On October 21, the U.S. Court of Appeals for the D.C. Circuit declined to rehear en banc the Commission’s appeal of an earlier D.C. Circuit decision in Shays v. FEC that upheld a district court remand of several of the Commission’s regulations.


The BCRA required the Commission to promulgate rules implementing its soft-money provisions within 90 days of the BCRA's enactment, and to promulgate rules implementing other BCRA provisions within 270 days. President Bush signed the BCRA into law on March 27, 2002, and the Commission completed its rulemaking process within the required timeframes.

Court complaint

On October 8, 2002, Representatives Christopher Shays and Martin Meehan filed a complaint in the U.S. District Court for the District of Columbia challenging Commission regulations that implement the "soft money" provisions of the Bipartisan Campaign Reform Act of 2002 (BCRA).
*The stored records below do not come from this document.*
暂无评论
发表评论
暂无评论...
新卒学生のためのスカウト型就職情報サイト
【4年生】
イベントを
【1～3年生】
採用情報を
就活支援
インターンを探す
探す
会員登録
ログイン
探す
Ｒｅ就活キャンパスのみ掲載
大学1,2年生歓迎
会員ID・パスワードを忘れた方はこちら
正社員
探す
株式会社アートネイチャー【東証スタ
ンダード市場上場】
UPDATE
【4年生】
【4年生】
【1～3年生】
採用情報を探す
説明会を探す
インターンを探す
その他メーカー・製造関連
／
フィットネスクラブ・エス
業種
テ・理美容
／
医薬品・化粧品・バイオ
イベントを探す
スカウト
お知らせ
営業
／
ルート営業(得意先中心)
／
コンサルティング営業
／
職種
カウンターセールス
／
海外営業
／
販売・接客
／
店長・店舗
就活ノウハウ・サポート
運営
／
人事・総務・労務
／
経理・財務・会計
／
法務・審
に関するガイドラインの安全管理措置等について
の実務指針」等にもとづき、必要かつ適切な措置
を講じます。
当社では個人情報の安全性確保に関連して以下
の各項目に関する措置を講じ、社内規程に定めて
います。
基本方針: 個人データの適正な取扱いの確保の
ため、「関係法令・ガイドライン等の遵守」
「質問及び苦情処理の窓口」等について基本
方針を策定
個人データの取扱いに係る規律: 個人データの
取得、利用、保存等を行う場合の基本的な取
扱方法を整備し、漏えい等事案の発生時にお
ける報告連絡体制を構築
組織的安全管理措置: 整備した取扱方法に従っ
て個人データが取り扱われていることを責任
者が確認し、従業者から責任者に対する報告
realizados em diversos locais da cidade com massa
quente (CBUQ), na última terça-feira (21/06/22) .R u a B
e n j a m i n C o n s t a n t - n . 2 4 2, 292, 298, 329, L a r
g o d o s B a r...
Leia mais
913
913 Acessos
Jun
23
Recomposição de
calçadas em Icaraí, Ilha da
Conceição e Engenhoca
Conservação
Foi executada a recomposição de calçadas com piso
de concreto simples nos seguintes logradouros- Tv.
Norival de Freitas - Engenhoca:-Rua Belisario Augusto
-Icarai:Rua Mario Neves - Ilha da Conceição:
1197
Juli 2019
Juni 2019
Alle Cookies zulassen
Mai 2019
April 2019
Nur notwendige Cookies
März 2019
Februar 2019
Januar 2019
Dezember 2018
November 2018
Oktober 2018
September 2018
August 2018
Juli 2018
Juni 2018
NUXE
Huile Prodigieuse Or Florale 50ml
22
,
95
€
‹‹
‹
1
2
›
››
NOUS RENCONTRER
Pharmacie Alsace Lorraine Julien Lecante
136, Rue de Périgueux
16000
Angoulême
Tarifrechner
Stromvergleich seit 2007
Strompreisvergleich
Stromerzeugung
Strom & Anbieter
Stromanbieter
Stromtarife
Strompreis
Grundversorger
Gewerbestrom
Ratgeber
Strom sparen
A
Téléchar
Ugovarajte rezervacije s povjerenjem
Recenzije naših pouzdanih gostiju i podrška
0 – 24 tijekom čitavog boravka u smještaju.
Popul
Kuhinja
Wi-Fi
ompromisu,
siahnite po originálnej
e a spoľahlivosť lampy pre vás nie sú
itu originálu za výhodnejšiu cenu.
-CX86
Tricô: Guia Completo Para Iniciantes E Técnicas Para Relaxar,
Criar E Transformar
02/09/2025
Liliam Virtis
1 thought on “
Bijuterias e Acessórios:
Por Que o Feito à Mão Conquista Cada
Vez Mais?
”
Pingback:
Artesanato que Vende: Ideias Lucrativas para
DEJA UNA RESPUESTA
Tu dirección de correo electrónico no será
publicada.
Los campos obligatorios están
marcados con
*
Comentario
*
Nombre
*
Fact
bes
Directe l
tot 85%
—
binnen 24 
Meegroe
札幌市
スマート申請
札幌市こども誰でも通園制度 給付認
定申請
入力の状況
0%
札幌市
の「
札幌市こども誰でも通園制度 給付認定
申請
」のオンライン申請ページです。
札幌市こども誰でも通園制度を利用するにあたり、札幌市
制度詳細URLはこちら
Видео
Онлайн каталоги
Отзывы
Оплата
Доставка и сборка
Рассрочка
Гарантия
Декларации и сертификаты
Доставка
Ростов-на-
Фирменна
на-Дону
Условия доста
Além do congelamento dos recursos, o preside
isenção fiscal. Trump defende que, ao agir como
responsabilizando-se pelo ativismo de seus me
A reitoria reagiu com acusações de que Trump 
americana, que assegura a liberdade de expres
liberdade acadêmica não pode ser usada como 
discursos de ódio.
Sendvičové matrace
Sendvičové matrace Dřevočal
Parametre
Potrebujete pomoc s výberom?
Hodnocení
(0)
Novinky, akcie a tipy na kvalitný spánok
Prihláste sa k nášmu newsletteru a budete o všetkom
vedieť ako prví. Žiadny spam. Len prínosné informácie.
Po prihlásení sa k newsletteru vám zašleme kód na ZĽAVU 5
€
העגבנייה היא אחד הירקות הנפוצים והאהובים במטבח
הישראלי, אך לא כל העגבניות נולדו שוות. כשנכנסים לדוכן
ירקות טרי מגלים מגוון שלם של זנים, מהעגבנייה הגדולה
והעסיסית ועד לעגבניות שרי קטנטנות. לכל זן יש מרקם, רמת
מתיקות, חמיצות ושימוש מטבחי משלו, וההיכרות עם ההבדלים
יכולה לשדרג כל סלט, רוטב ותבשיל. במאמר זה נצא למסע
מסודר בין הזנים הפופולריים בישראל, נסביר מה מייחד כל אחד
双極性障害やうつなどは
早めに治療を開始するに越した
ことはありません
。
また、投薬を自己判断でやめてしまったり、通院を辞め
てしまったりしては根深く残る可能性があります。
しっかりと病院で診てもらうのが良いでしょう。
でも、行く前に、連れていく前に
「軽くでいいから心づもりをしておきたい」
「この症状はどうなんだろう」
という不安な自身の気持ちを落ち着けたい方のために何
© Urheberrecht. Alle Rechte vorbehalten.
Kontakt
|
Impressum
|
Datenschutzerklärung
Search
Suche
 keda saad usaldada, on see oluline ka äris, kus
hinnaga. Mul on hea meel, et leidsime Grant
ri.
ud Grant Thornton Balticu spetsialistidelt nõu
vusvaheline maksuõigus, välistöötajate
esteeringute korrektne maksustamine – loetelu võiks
The complaint charged that the FEC regulations "contravene the language" of the BCRA and "will frustrate the purpose and intent of the BCRA by allowing soft money to continue to flow into federal elections and into the federal political process." The plaintiffs asked that the court invalidate the FEC regulations on the grounds that they are:

  • Arbitrary and capricious;
  • An abuse of discretion;
  • In excess of the FEC's statutory jurisdiction or authority; and
  • Otherwise not in accordance with law.

On May 20, 2002, the FEC published for public comment draft regulations implementing Title I of the BCRA, which contains the statutory ban on soft money. The final rules were published in the July 29, 2002, Federal Register (67 FR 49064). The plaintiffs alleged that these rules contain amendments that were not made available for public comment and that "undermined the letter and [the] purpose of the BCRA." The plaintiffs contended that these regulations contravene the BCRA's soft money ban in each of the three areas that, according to the complaint, Congress legislated to address:

  • The activities of the national parties;
  • The activities of the state parties; and
  • The activities of federal candidates and officeholders.

"Sham party entities"

The BCRA prohibits national party committees and any entity "directly or indirectly established, financed, maintained or controlled" by a national party committee from raising or spending soft money. 2 U.S.C. §323(a)(1) and (2). The plaintiffs charged that "without any basis" the Commission created a "grandfather" provision in its regulations. According to the plaintiffs, the "grandfather" or "safe harbor" provision in the regulations will take into account the relationship between the party committee and other entities only after November 6, 2002. The plaintiffs claimed that this provision will permit the creation of "sham party entities" that can raise and spend soft money after the effective date of the BCRA, notwithstanding their establishment by, and affiliation with, the national party committee prior to that date.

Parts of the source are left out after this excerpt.